What do superintelligences really want? [Link]

In Con­clu­sion:

In the case of hu­mans, ev­ery­thing that we do that seems in­tel­li­gent is part of a large, com­plex mechanism in which we are en­gaged to en­sure our sur­vival. This is so hard­wired into us that we do not see it eas­ily, and we cer­tainly can­not change it very much. How­ever, su­per­in­tel­li­gent com­puter pro­grams are not limited in this way. They un­der­stand the way that they work, can change their own code, and are not limited by any par­tic­u­lar re­ward mechanism. I ar­gue that be­cause of this fact, such en­tities are not self-con­sis­tent. In fact, if our su­per­in­tel­li­gent pro­gram has no hard-coded sur­vival mechanism, it is more likely to switch it­self off than to de­stroy the hu­man race willfully.

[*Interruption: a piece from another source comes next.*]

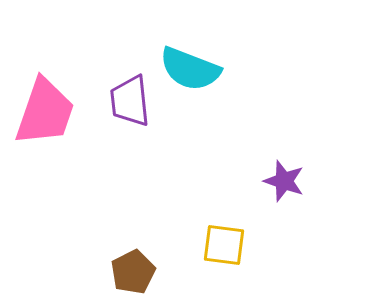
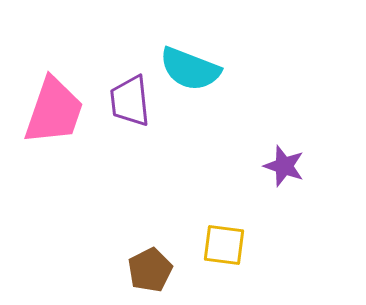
pink trapezoid: moved 9 px right, 1 px up
purple star: moved 15 px up
brown pentagon: moved 17 px right, 2 px up
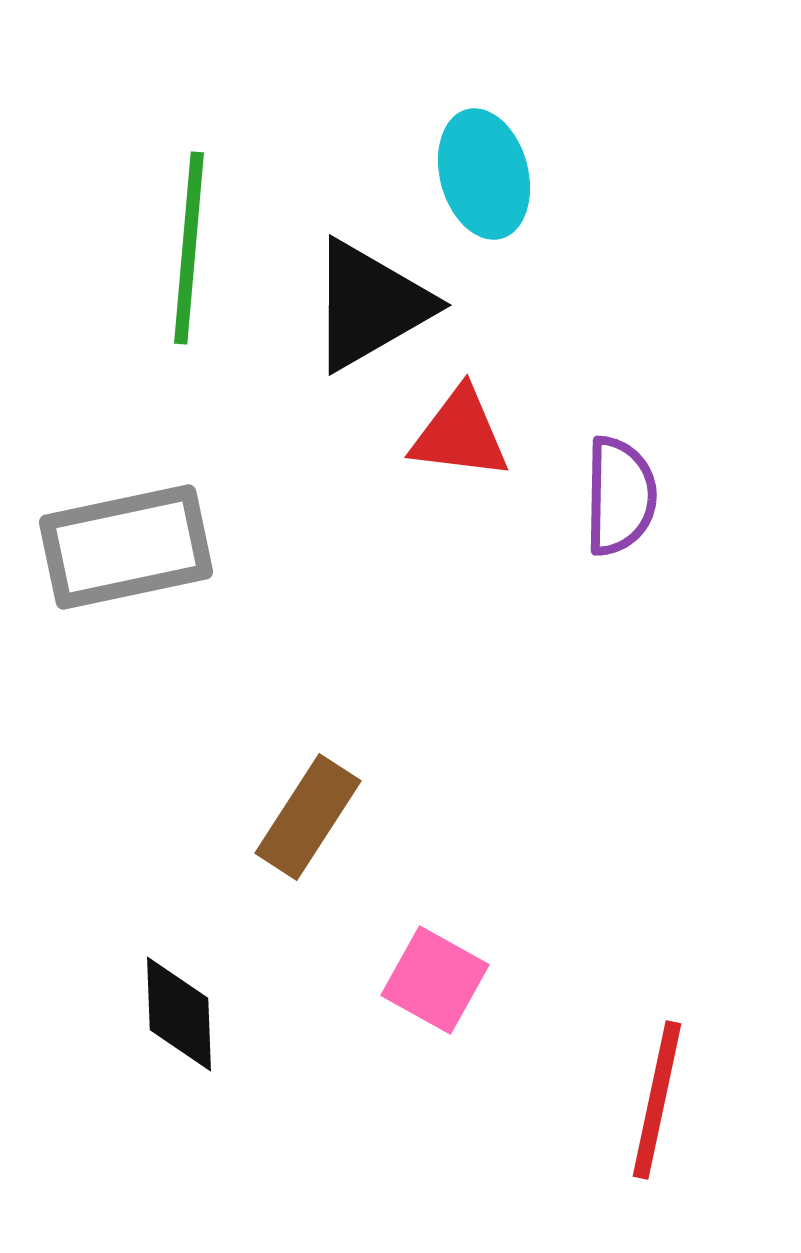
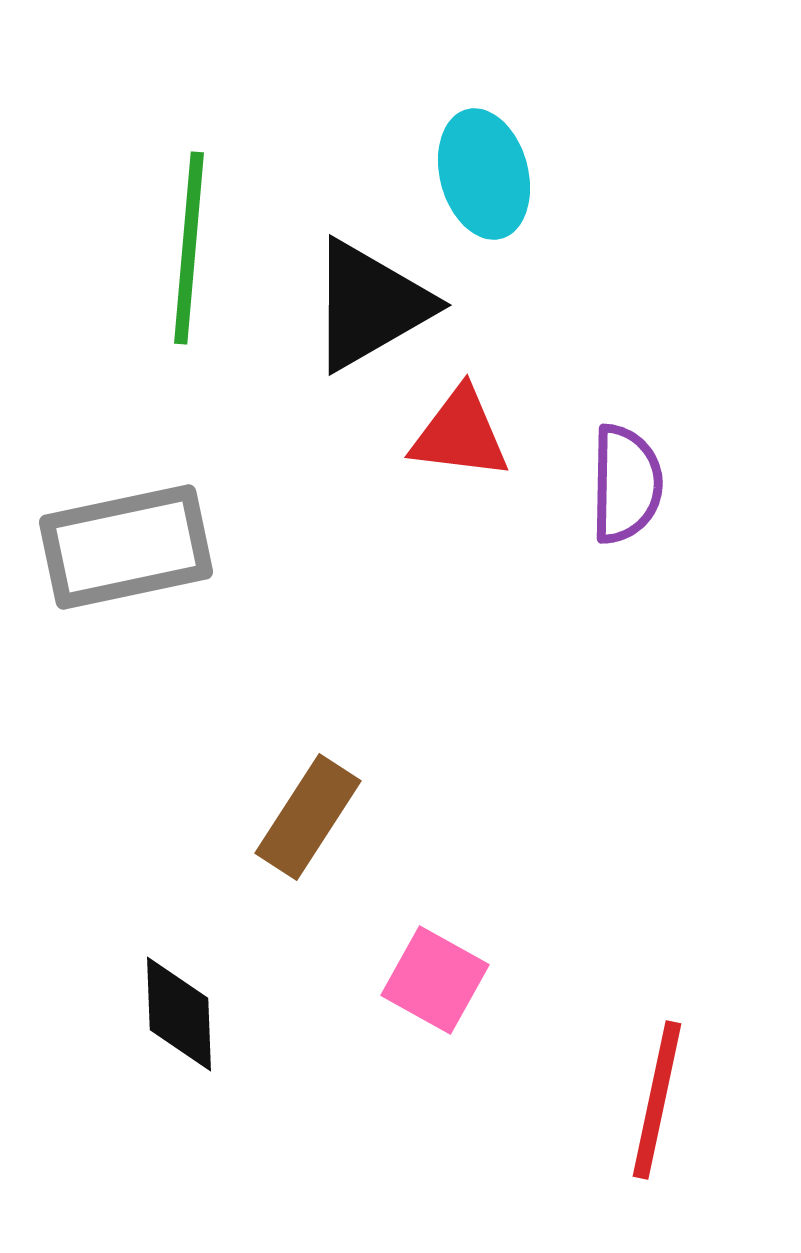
purple semicircle: moved 6 px right, 12 px up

Link: physic­sand­cake.word­press.com/​2011/​01/​22/​pavlovs-ai-what-did-it-mean/​

Suzanne Gildert ba­si­cally ar­gues that any AGI that can con­sid­er­ably self-im­prove would sim­ply al­ter its re­ward func­tion di­rectly. I’m not sure how she ar­rives at the con­clu­sion that such an AGI would likely switch it­self off. Even if an ab­stract gen­eral in­tel­li­gence would tend to al­ter its re­ward func­tion, wouldn’t it do so in­definitely rather than switch­ing it­self off?

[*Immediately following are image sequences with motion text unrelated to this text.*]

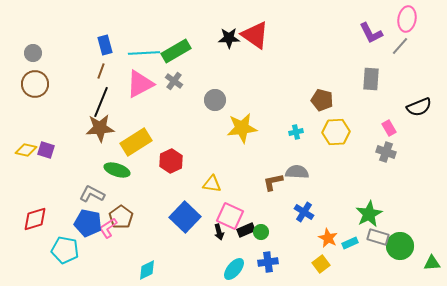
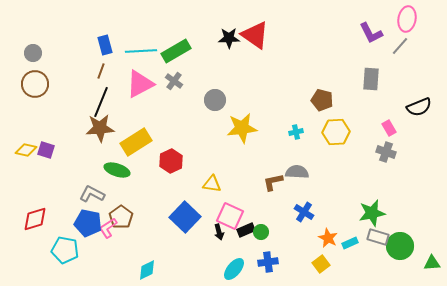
cyan line at (144, 53): moved 3 px left, 2 px up
green star at (369, 214): moved 3 px right, 1 px up; rotated 16 degrees clockwise
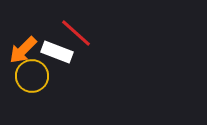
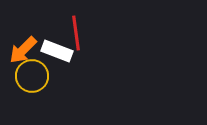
red line: rotated 40 degrees clockwise
white rectangle: moved 1 px up
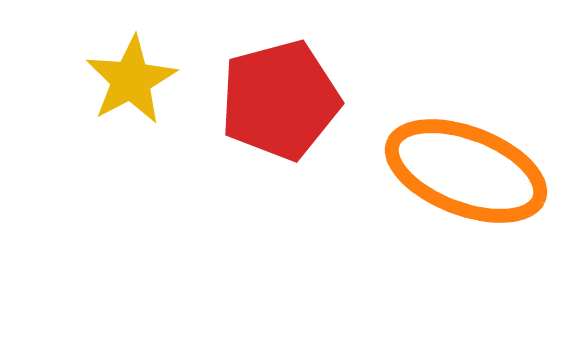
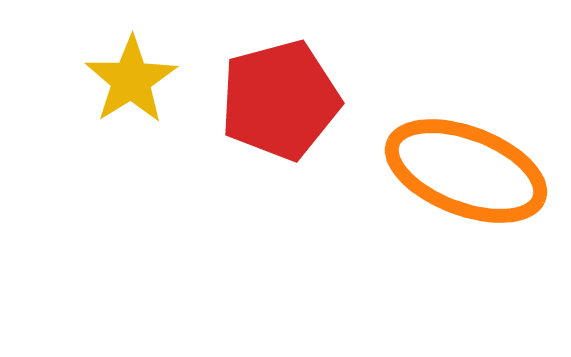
yellow star: rotated 4 degrees counterclockwise
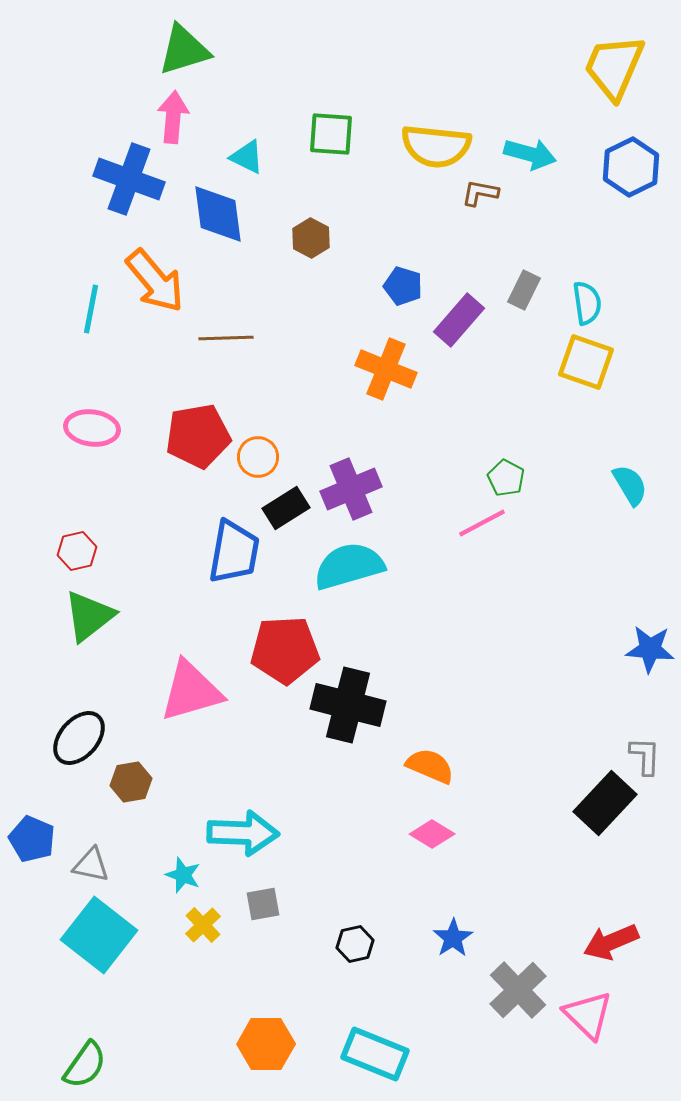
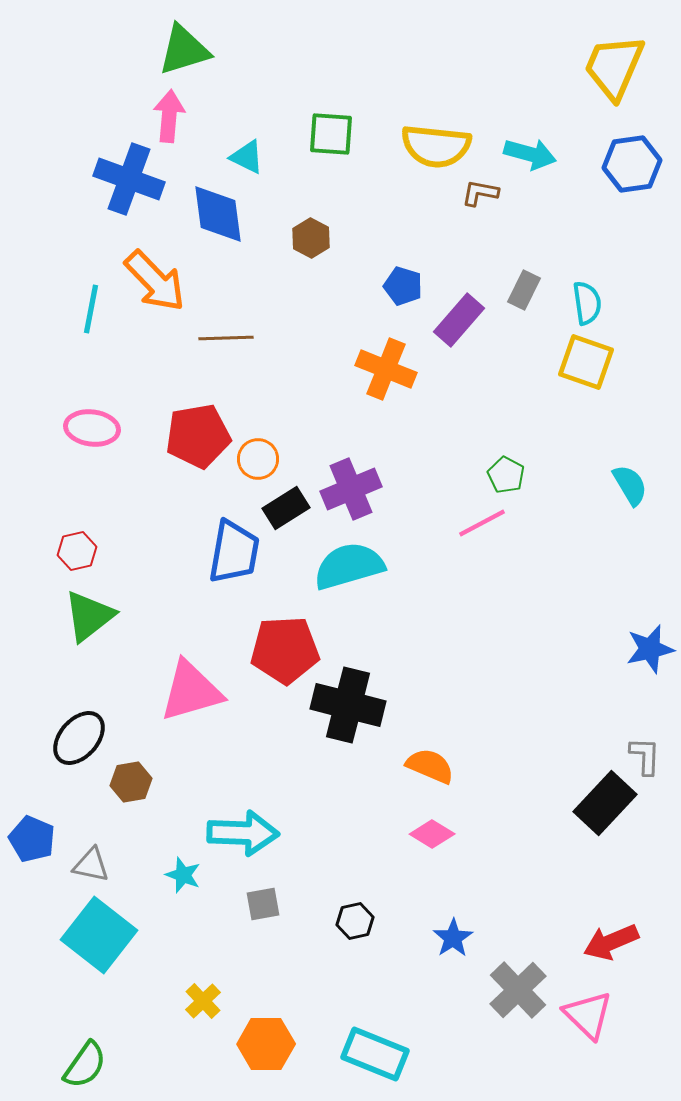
pink arrow at (173, 117): moved 4 px left, 1 px up
blue hexagon at (631, 167): moved 1 px right, 3 px up; rotated 18 degrees clockwise
orange arrow at (155, 281): rotated 4 degrees counterclockwise
orange circle at (258, 457): moved 2 px down
green pentagon at (506, 478): moved 3 px up
blue star at (650, 649): rotated 18 degrees counterclockwise
yellow cross at (203, 925): moved 76 px down
black hexagon at (355, 944): moved 23 px up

So imag­ine a sim­ple ex­am­ple – our case from ear­lier – where a com­puter gets an ad­di­tional ’1′ added to a nu­mer­i­cal value for each good thing it does, and it tries to max­i­mize the to­tal by do­ing more good things. But if the com­puter pro­gram is clever enough, why can’t it just rewrite it’s own code and re­place that piece of code that says ‘add 1′ with an ’add 2′? Now the pro­gram gets twice the re­ward for ev­ery good thing that it does! And why stop at 2? Why not 3, or 4? Soon, the pro­gram will spend so much time think­ing about ad­just­ing its re­ward num­ber that it will ig­nore the good task it was do­ing in the first place!
It seems that be­ing in­tel­li­gent enough to start mod­ify­ing your own re­ward mechanisms is not nec­es­sar­ily a good thing!

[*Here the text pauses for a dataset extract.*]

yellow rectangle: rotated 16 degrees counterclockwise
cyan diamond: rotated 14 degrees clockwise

If it wants to max­i­mize its re­ward by in­creas­ing a nu­mer­i­cal value, why wouldn’t it con­sume the uni­verse do­ing so? Maybe she had some­thing in mind along the lines of an ar­gu­ment by Katja Grace:

In try­ing to get to most goals, peo­ple don’t in­vest and in­vest un­til they ex­plode with in­vest­ment. Why is this? Be­cause it quickly be­comes cheaper to ac­tu­ally fulfil a goal at than it is to in­vest more and then fulfil it. [...] A crea­ture should only in­vest in many lev­els of in­tel­li­gence im­prove­ment when it is pur­su­ing goals sig­nifi­cantly more re­source in­ten­sive than cre­at­ing many lev­els of in­tel­li­gence im­prove­ment.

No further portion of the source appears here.